To do: The answer must consist solely of the lines below starting at the one containing "Aviation Gin" and ending at the one containing "Luggage storage", repeated exactly, with both ends included and all pictures omitted.

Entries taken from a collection
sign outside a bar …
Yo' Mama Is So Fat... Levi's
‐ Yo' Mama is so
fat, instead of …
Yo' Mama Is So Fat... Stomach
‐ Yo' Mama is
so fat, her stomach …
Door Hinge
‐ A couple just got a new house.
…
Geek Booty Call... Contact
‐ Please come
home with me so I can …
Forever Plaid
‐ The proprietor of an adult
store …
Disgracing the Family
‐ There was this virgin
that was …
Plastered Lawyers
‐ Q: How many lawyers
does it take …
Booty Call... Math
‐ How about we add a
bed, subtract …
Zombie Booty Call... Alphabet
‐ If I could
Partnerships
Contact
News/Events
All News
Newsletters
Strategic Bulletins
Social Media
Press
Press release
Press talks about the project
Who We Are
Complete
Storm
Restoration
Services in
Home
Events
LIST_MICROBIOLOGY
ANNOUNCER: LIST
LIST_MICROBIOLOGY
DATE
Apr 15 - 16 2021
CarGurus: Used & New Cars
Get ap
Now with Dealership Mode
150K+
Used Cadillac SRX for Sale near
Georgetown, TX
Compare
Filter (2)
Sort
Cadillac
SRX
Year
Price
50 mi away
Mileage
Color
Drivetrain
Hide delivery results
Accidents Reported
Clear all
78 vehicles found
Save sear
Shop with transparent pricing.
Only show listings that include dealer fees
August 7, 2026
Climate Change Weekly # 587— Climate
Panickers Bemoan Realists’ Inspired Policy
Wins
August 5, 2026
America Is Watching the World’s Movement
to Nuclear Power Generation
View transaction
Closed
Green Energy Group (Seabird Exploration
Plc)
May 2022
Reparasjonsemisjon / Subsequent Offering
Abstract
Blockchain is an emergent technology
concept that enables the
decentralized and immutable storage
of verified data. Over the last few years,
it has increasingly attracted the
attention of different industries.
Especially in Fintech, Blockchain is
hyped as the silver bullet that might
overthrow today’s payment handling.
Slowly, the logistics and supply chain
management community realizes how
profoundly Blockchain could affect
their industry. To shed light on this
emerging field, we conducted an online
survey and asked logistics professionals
==
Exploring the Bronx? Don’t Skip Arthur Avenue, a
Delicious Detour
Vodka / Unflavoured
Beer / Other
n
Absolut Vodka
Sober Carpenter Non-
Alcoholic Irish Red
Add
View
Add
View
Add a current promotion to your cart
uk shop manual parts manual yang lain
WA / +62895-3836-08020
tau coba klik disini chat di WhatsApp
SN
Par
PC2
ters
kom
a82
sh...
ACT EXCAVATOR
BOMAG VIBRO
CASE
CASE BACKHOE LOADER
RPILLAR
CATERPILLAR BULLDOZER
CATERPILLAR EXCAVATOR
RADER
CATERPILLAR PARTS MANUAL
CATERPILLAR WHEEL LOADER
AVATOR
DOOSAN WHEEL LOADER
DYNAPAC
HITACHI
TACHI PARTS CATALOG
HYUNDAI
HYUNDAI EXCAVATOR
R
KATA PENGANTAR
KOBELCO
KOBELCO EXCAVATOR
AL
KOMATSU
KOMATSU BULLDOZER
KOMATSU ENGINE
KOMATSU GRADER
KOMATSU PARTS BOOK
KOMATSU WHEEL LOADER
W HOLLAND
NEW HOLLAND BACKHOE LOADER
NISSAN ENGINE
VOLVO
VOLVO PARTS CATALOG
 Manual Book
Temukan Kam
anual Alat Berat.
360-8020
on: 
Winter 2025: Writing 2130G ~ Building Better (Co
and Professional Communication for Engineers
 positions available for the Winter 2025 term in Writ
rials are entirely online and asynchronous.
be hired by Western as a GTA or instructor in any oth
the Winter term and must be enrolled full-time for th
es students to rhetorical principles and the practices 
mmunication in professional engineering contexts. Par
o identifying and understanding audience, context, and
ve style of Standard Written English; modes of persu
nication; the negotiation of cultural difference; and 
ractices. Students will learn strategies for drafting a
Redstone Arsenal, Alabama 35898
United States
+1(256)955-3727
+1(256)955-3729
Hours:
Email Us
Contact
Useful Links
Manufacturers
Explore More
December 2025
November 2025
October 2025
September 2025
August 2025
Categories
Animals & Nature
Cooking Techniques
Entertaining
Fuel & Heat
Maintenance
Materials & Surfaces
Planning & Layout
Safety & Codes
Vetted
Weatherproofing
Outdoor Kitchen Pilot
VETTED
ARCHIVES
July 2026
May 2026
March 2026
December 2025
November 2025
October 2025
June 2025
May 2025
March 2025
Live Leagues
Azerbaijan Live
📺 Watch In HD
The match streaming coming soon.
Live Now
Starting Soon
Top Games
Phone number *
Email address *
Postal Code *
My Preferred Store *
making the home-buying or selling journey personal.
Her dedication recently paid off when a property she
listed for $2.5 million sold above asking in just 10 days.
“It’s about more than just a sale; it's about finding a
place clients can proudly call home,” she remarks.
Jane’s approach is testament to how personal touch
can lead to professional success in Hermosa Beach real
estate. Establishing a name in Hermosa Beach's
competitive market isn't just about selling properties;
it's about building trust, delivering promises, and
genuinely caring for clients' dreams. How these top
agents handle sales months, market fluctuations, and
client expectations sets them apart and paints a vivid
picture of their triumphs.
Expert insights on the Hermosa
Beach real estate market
...
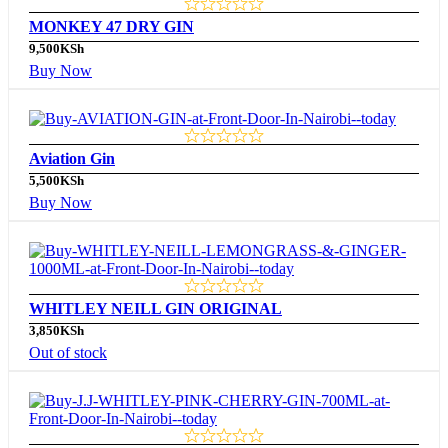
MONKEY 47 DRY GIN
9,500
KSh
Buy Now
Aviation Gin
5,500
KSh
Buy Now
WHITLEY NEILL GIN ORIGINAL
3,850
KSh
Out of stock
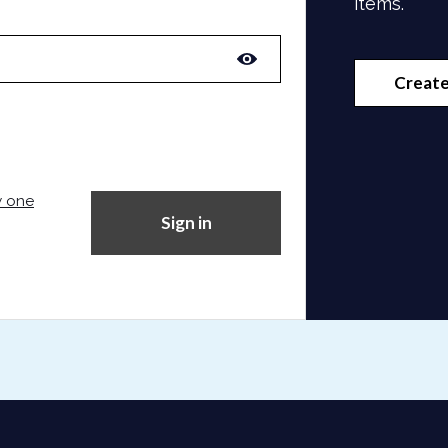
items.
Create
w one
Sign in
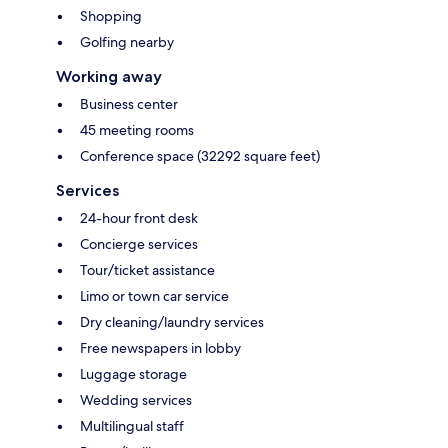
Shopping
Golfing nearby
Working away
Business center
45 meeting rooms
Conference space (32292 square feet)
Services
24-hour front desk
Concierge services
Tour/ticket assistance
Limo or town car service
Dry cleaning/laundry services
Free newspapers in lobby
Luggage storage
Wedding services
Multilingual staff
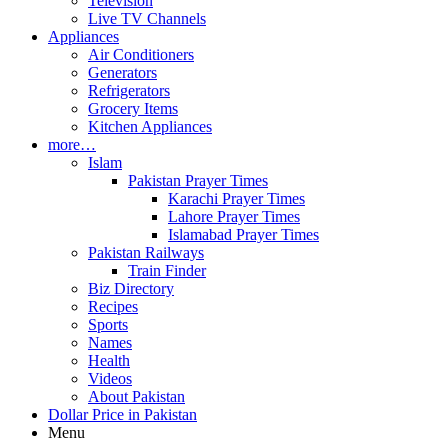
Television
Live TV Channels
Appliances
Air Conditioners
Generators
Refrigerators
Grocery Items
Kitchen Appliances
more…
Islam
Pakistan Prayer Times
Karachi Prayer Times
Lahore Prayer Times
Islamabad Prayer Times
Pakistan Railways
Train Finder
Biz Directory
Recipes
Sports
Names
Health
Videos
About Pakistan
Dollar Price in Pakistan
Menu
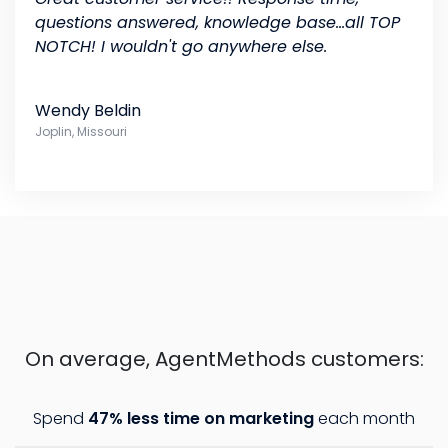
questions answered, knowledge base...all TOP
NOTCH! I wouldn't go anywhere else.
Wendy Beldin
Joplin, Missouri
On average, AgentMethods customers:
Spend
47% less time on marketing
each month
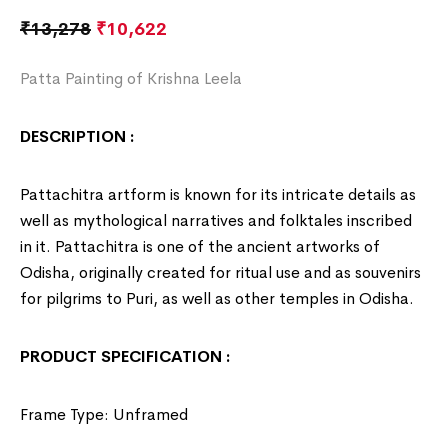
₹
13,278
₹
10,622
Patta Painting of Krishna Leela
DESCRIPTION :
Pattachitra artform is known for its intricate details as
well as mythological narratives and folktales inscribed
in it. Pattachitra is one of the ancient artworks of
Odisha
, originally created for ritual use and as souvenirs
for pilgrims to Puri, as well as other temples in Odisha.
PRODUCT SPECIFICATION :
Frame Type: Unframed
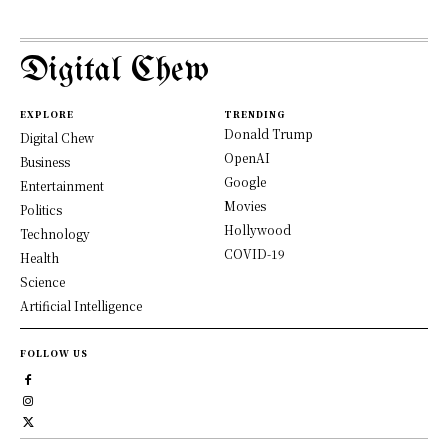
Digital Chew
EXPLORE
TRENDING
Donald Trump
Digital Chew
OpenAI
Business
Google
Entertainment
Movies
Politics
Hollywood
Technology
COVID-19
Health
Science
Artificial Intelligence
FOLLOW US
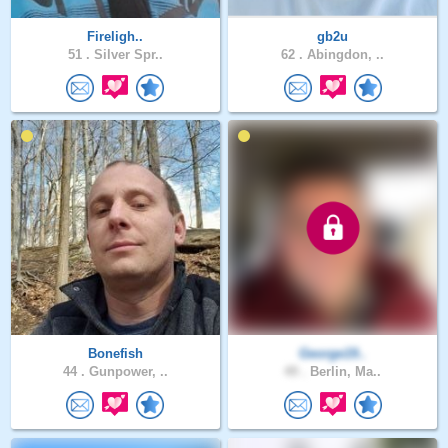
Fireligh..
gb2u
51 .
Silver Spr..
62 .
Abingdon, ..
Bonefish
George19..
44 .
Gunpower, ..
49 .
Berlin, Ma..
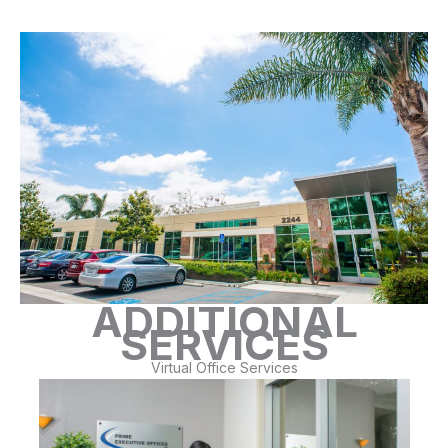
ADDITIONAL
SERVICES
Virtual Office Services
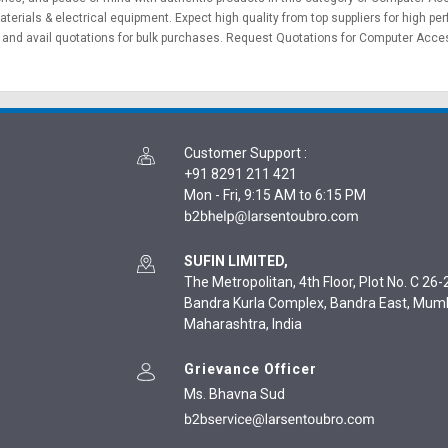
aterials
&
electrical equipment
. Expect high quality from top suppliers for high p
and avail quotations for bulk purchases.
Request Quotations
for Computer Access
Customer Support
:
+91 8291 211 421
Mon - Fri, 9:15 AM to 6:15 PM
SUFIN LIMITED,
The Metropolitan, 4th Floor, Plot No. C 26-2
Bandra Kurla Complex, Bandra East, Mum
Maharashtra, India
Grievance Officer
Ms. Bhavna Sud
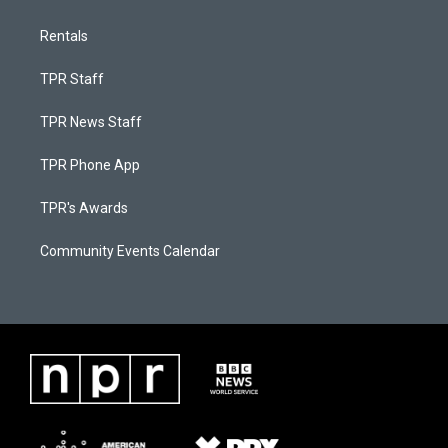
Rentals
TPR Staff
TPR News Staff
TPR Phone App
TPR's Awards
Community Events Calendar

Completed exercise:
Aviation Gin
5,500
KSh
Buy Now
WHITLEY NEILL GIN ORIGINAL
3,850
KSh
Out of stock
items.
Create
w one
Sign in
Shopping
Golfing nearby
Working away
Business center
45 meeting rooms
Conference space (32292 square feet)
Services
24-hour front desk
Concierge services
Tour/ticket assistance
Limo or town car service
Dry cleaning/laundry services
Free newspapers in lobby
Luggage storage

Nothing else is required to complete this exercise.